Harmon Killebrew. Slugger. Minnesota Twins. If I didn’t know a whole lot more about him when he was playing, it felt as if that gave me the entire picture.

Though, eventually, you couldn’t talk about Harmon Killebrew without also at least mentioning beverages.

5 comments to The Synonymous Harmon Killebrew

  • richie

    Don’t know why but his 1975 Topps Card was one of my favorites. R.I.P.

  • Florida Met Fan Rich

    The first major league baseball game he ever saw, he played in!
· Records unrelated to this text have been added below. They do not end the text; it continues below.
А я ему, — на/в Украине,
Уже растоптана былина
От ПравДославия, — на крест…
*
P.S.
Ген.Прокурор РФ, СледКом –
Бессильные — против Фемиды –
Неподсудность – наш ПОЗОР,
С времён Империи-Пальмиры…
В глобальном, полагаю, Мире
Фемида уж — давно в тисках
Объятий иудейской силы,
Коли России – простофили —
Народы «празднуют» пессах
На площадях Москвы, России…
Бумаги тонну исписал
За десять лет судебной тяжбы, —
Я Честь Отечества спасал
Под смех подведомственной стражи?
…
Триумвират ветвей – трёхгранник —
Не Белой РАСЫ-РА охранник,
    When he hit a home run, you knew it was long gone! There was no doubt about it!

  • dmg

    my son asked me about killebrew and all i could say was slugger for the twins, induced terror in the hearts of pitchers (see: “ball four”), extremely well-known, extremely well-liked. not a bad send-off to have, actually.

  • Ken K.

    I always thought it was interesting how Killebrew’s early career sort of followed along the “Sandy Koufax Path”: Spends his early ML years as a bonus baby seeing little action, doesn’t blossom until the franchise relocates.

    Unfortunately my lasting image is him writhing in pain after that awkward leg-split stetch for a throw at first base in the 1968 All Star Game. For some reason I can still picture it today, and I sometimes cringe when I see Ike Davis trying the same thing.

    • Joe D.

      Ken,

      Before that all-star game began, Killebrew said how embarrased he was to be in Houston since he was only batting .205 and didn’t deserve the honor.

      He was always a humble and kind player. In a trip to New York in 1964 he visted a very sick boy in the hospital who idolized him. Harmon promised he’d hit a home run for him and instead he hit two. Next morning the picture of the boy in his sick bed with Killebrew made the front page of the Daily News.

      I saw him homer that year at the Stadium in a losing cause. I believe he tied the game in the eighth inning and Mantle put the Yankees back in the lead by homering in the bottom. Even after the expanded strike zone diminished the home run power of many hitters, Harmon was still the most prolific one of his era, at one point having the best home run per at bat ratio of any player, including Babe Ruth.

      I have an autographed baseball of his, the only one I sought out to purchase. I’m glad I have it. I’m glad I got to see him as a kid. I’m sorry that he’s no longer with us and was suffering.

      Rest in peace, Harmon, and take your place with the other greats now playing in that field of dreams.